İletişim Fakültemizde de Görsel İletişim Tasarımı Bölümü’nde bu derslere ağırlık veriliyor. Görsel iletişim ve medya, günümüzde bilişim teknolojilerine dayanıyor. Film sektöründe animasyon alanında da oyun artık çok değişti. Bilgisayar teknolojileri ile oldukça iyi ürünler ortaya çıkıyor. Bu alanda Macintosh iMac ağırlıklı yazılımlar kullanılır. Yeditepe Üniversitesi’nde de bizim öğrencilerimiz bu sistemler üzerinde yazılımları öğrenirler ve mezun oldukları zaman birebir karşılarına çıkan sistemler bunlardır ve zorlanmadan bu yazılımlarla işlerini sürdürebilirler. Bilgisayar Mühendisliği Bölümü’nde ise hem yazılım hem donanım öğreniyorlar.

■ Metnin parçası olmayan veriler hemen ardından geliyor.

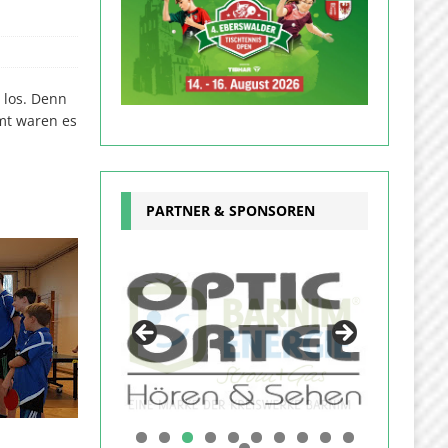
 los. Denn
mt waren es
PARTNER & SPONSOREN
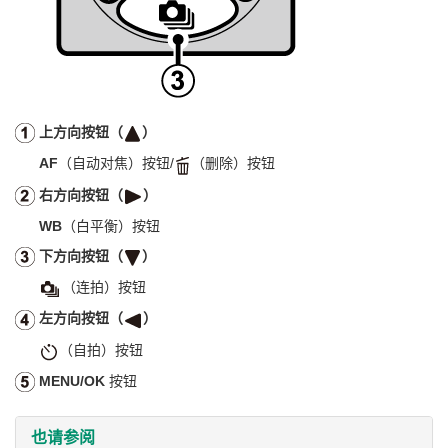
上方向按钮（
）
AF
（自动对焦）按钮/
（删除）按钮
右方向按钮（
）
WB
（白平衡）按钮
下方向按钮（
）
（连拍）按钮
左方向按钮（
）
（自拍）按钮
MENU/OK
按钮
也请参阅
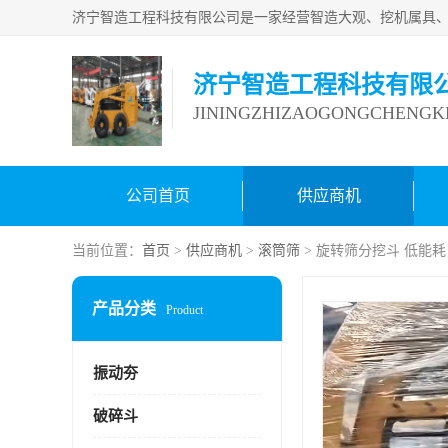
济宁智造工程科技有限
JININGZHIZAOGONGCHENGKE
公司首页
供应商机
当前位置：
首页
>
供应商机
>
滚筒筛
> 旋转筛分挖斗 低能耗
产品分类
Product
振动夯
破碎斗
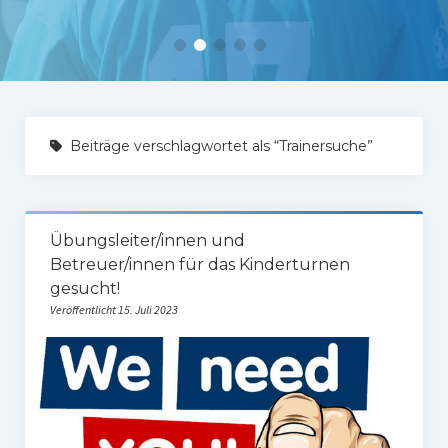
Tabelle 1.Mannschaft
Spielerstatistik 1. Mannschaft
Spielplan Kreisliga A3
Damenmannschaft
Beiträge verschlagwortet als “Trainersuche”
Ergebnisse Damen
Tabelle Damen
Übungsleiter/innen und
Spielplan Bezirksliga Damen
Betreuer/innen für das Kinderturnen
gesucht!
Kinderfussball
Veröffentlicht 15. Juli 2023
Ü30-Fussball
AH-Abteilung
Breitensport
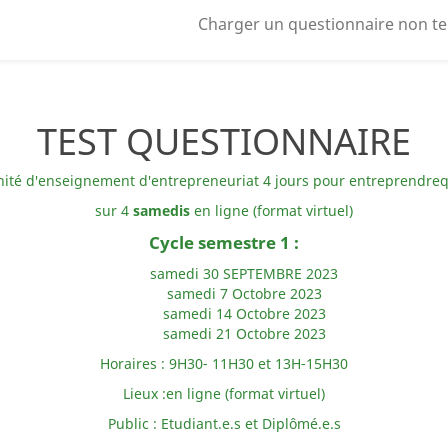
Charger un questionnaire non t
TEST QUESTIONNAIRE
'unité d'enseignement d'entrepreneuriat
4 jours pour entreprendre
q
sur 4
samedis
en ligne (format virtuel)
Cycle semestre 1 :
samedi 30 SEPTEMBRE 2023
samedi 7 Octobre 2023
samedi 14 Octobre 2023
samedi 21 Octobre 2023
Horaires : 9H30- 11H30 et 13H-15H30
Lieux :en ligne (format virtuel)
Public : Etudiant.e.s et Diplômé.e.s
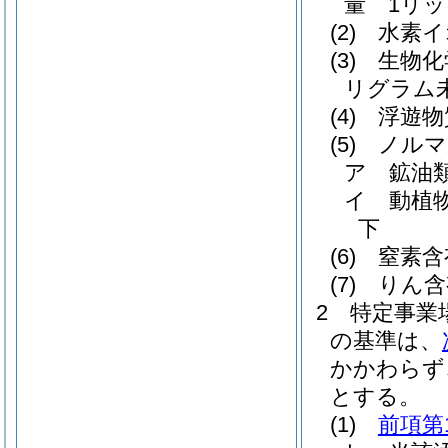
量 1リッ
(2)
水素イ
(3)
生物化
リグラム
(4)
浮遊物
(5)
ノルマ
ア
鉱油
イ
動植
下
(6)
窒素含
(7)
りん含
2
特定事業
の基準は、
かかわらず
とする。
(1)
前項第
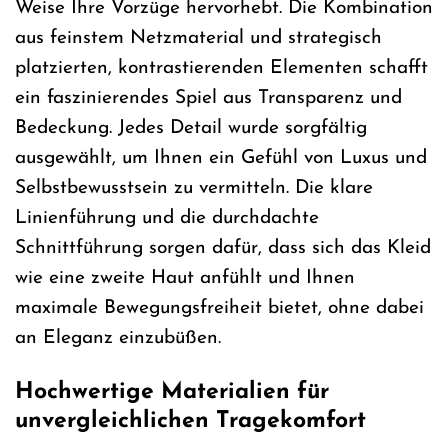
Weise Ihre Vorzüge hervorhebt. Die Kombination
aus feinstem Netzmaterial und strategisch
platzierten, kontrastierenden Elementen schafft
ein faszinierendes Spiel aus Transparenz und
Bedeckung. Jedes Detail wurde sorgfältig
ausgewählt, um Ihnen ein Gefühl von Luxus und
Selbstbewusstsein zu vermitteln. Die klare
Linienführung und die durchdachte
Schnittführung sorgen dafür, dass sich das Kleid
wie eine zweite Haut anfühlt und Ihnen
maximale Bewegungsfreiheit bietet, ohne dabei
an Eleganz einzubüßen.
Hochwertige Materialien für
unvergleichlichen Tragekomfort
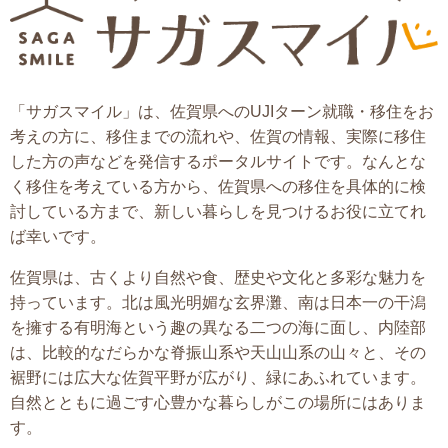
「サガスマイル」は、佐賀県へのUJIターン就職・移住をお
考えの方に、移住までの流れや、佐賀の情報、実際に移住
した方の声などを発信するポータルサイトです。なんとな
く移住を考えている方から、佐賀県への移住を具体的に検
討している方まで、新しい暮らしを見つけるお役に立てれ
ば幸いです。
佐賀県は、古くより自然や食、歴史や文化と多彩な魅力を
持っています。北は風光明媚な玄界灘、南は日本一の干潟
を擁する有明海という趣の異なる二つの海に面し、内陸部
は、比較的なだらかな脊振山系や天山山系の山々と、その
裾野には広大な佐賀平野が広がり、緑にあふれています。
自然とともに過ごす心豊かな暮らしがこの場所にはありま
す。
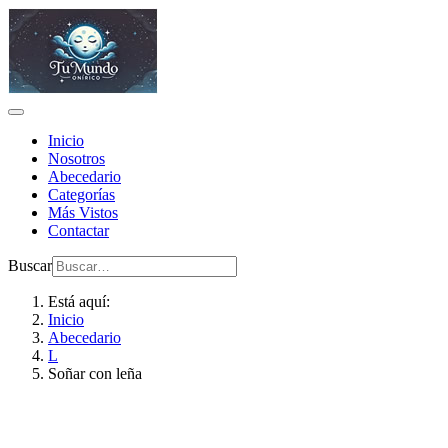
Inicio
Nosotros
Abecedario
Categorías
Más Vistos
Contactar
Buscar
Está aquí:
Inicio
Abecedario
L
Soñar con leña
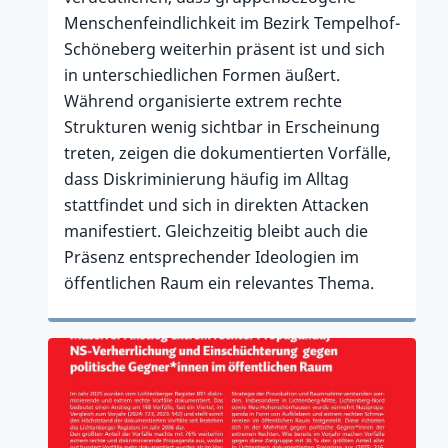
Menschenfeindlichkeit im Bezirk Tempelhof-
Schöneberg weiterhin präsent ist und sich
in unterschiedlichen Formen äußert.
Während organisierte extrem rechte
Strukturen wenig sichtbar in Erscheinung
treten, zeigen die dokumentierten Vorfälle,
dass Diskriminierung häufig im Alltag
stattfindet und sich in direkten Attacken
manifestiert. Gleichzeitig bleibt auch die
Präsenz entsprechender Ideologien im
öffentlichen Raum ein relevantes Thema.
Zum Artikel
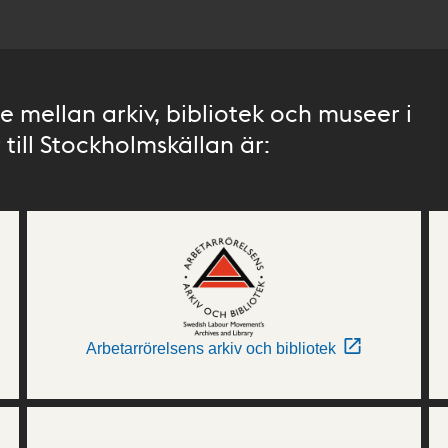
 mellan arkiv, bibliotek och museer i
till Stockholmskällan är:
Arbetarrörelsens arkiv och bibliotek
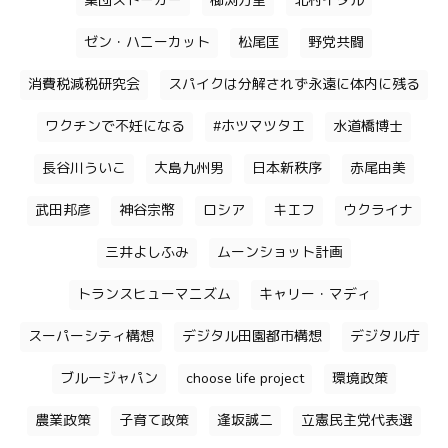
集団ストーカー
櫛渕万里
北村イタル
ゼン・ハニーカット
松尾匡
野党共闘
消費税減税研究会
スパイクは分解されず永遠に体内に残る
ワクチンで不妊になる
#ホツマツタエ
水道橋博士
長谷川ういこ
大島九州男
日本新秩序
赤尾由美
武田邦彦
神谷宗幣
ロシア
キエフ
ウクライナ
三井よしふみ
ムーンショット計画
トランスヒューマニズム
キャリー・マディ
スーパーシティ構想
デジタル田園都市構想
デジタル庁
ブルージャパン
choose life project
環境政策
農業政策
子育て政策
逢坂誠二
立憲民主党代表選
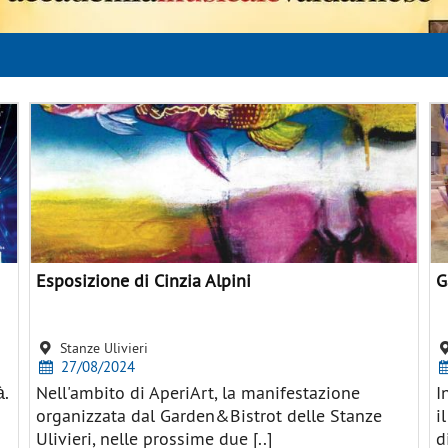
Esposizione di Cinzia Alpini
G
Stanze Ulivieri
27/08/2024
à.
Nell'ambito di AperiArt, la manifestazione
I
organizzata dal Garden&Bistrot delle Stanze
i
Ulivieri, nelle prossime due [..]
d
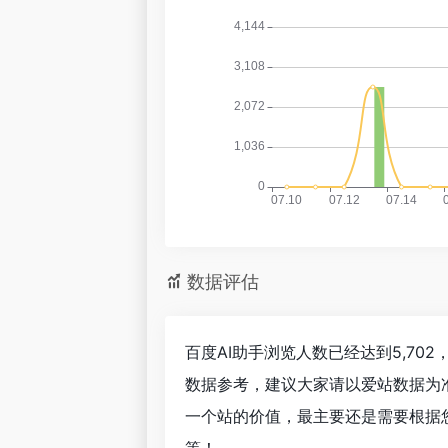
数据评估
百度AI助手浏览人数已经达到5,70
数据参考，建议大家请以爱站数据为
一个站的价值，最主要还是需要根据您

Günümüzün önemli konuları haline gelen mobil yazılım ve güvenlik konularında öğrencilerimizi yönlendirmeye başladık. Dünyada oluşan trend ise yapay zeka ve nesnelerin interneti konuları. Bir sonraki evreye geçmek istiyorsa bilişim sektörü, artık uygulamalar yerine, düşünen makineler geliştirme üzerine çalışmalı. Biz eğitim programlarımızda öğrencinin bilincini bu konuda arttırıyor ve onu bu alanlara yönlendiriyoruz. Üniversiteye başlayan bir öğrencinin 5 yıl sonra mezun olduğunda en çok karşısına çıkacak kavramlar bunlar olacak. Biz de onlara bu bilinci kazandırıyoruz.”